In the early stages of the season, it appeared UK’s weakness would be facing talented centers after a close road loss to University of North Carolina and center Tyler Zeller. But Harrellson refused to be the weak link on the team, and over time, he found a way to compete with anyone he shared the paint with.
Tuesday night, his focus and passion reached a climax.
“I just wanted to win my last game at Rupp and I was going to do anything it took to win,” Harrellson said. “If its getting a blocked shot, if its getting a loose ball, if its getting a rebound I’m going to do it because I wanted to go out with a bang.”
Early in the game, Harrellson took it to the floor at the arc to drive to the basket and shook a defender before laying it in, giving the Cats a 6-4 lead causing the crowd to erupt for the first of many times Tuesday night. The crowd of 24,275 was one of the rowdiest Rupp had seen this season, thanks in large part to the charisma of the Cats lone senior.
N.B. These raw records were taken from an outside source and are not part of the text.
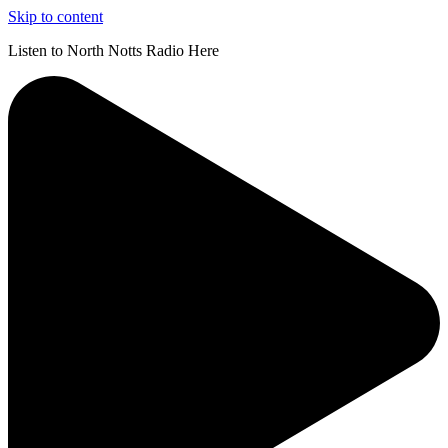
Skip to content
Listen to North Notts Radio Here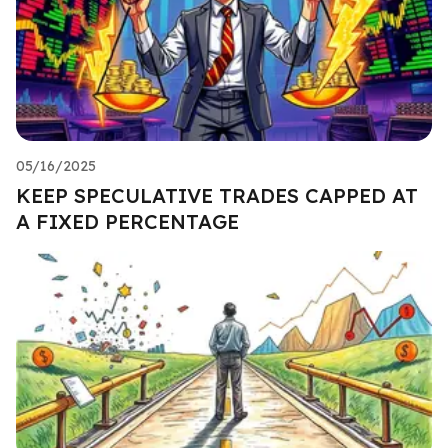
05/16/2025
KEEP SPECULATIVE TRADES CAPPED AT
A FIXED PERCENTAGE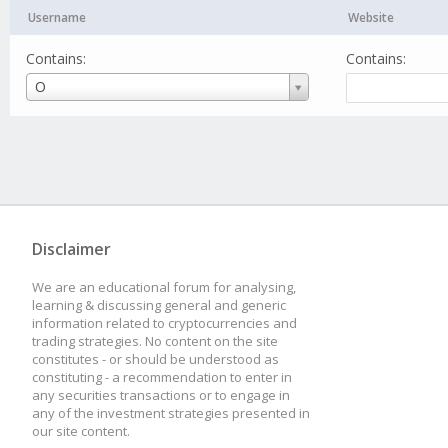
Username
Website
Contains:
Contains:
Username
O
Disclaimer
We are an educational forum for analysing,
learning & discussing general and generic
information related to cryptocurrencies and
trading strategies. No content on the site
constitutes - or should be understood as
constituting - a recommendation to enter in
any securities transactions or to engage in
any of the investment strategies presented in
our site content.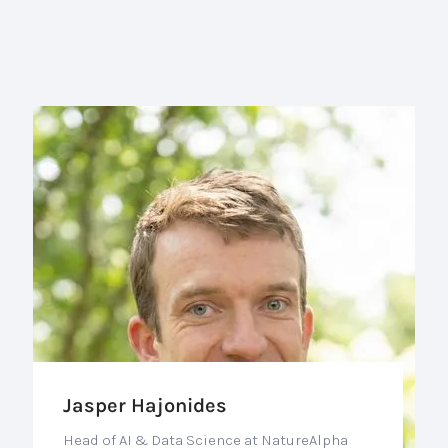
Jasper Hajonides
Head of AI & Data Science at NatureAlpha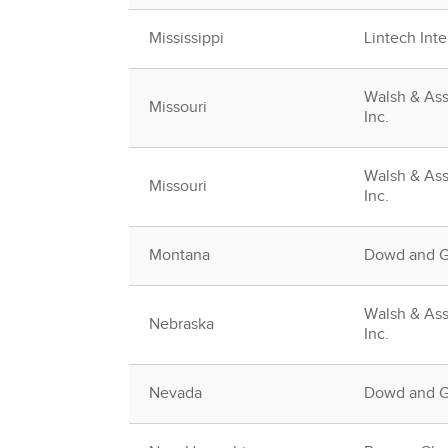
Mississippi
Lintech Inte
Walsh & Ass
Missouri
Inc.
Walsh & Ass
Missouri
Inc.
Montana
Dowd and Gu
Walsh & Ass
Nebraska
Inc.
Nevada
Dowd and Gu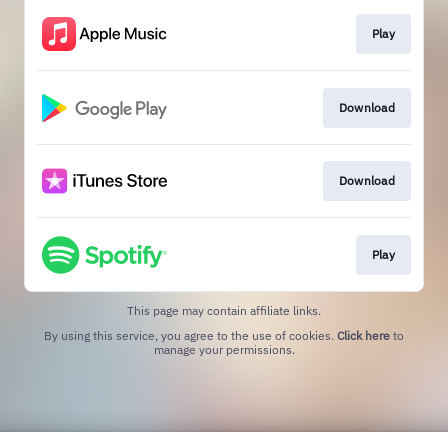
Play
Download
Download
Play
This page may contain affiliate links.
By using this service, you agree to the use of cookies.
Click here
to
manage your permissions.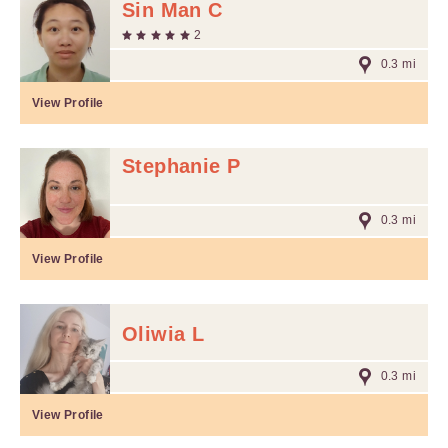
Sin Man C
2
0.3 mi
View Profile
Stephanie P
0.3 mi
View Profile
Oliwia L
0.3 mi
View Profile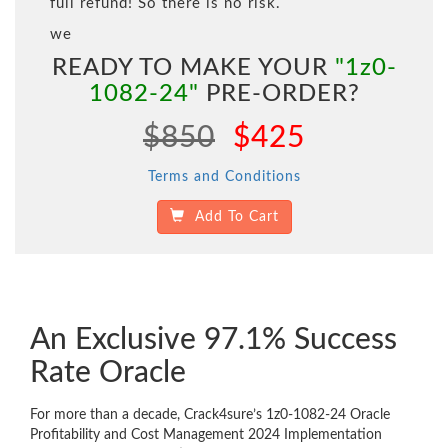
full refund! So there is no risk.
we
READY TO MAKE YOUR
"1z0-
1082-24"
PRE-ORDER?
$850
$425
Terms and Conditions
Add To Cart
An Exclusive 97.1% Success
Rate Oracle
For more than a decade, Crack4sure’s 1z0-1082-24 Oracle
Profitability and Cost Management 2024 Implementation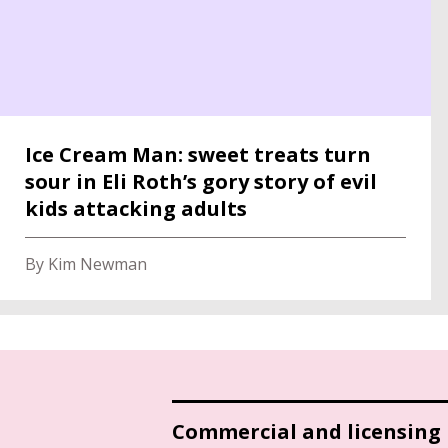
Ice Cream Man: sweet treats turn
sour in Eli Roth’s gory story of evil
kids attacking adults
By Kim Newman
Commercial and licensing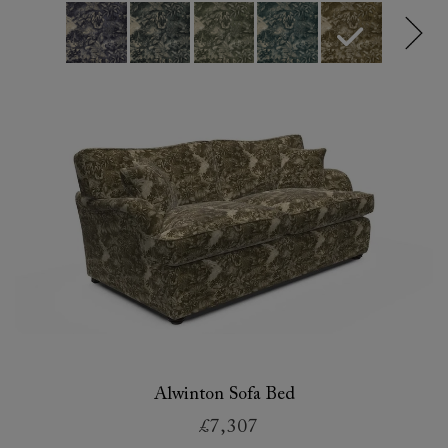
Alwinton Sofa Bed
£7,307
The win also secured Calipari’s second consecutive season without a loss in Rupp Arena, a feat that hasn’t been accomplished since the 1950s. It’s the third longest home winning streak in the program’s history, and the second-longest active streak in the NCAA.
With the postseason on the horizon, the Cats can also look forward to the emerging leadership and confidence of Brandon Knight. His team-high 17 points came during crucial stretches that helped the Cats fend of Vanderbilt runs, and his intensity fired up teammates when things got tight.
The win ties UK for second in the SEC East, a position necessary to secure a first-round bye in the SEC tournament. A gridlock with Vandy in the East means UK’s final opportunity to prove they can win on the road is a crucial one as they must do it against rival University of Tennessee. Vanderbilt hosts the No. 14 Florida Gators in their final SEC matchup.
But Tuesday’s win was about Harrellson, and his block with 23 seconds to play to protect a one-point lead showed his senior experience in full-force as the team dug in its heels. He would then break up Vandy’s final chance to tie the game with one second left, and the emotion that followed showed that while he was the same person that had come to UK three years ago, he wasn’t the same player. He refused to be ignored.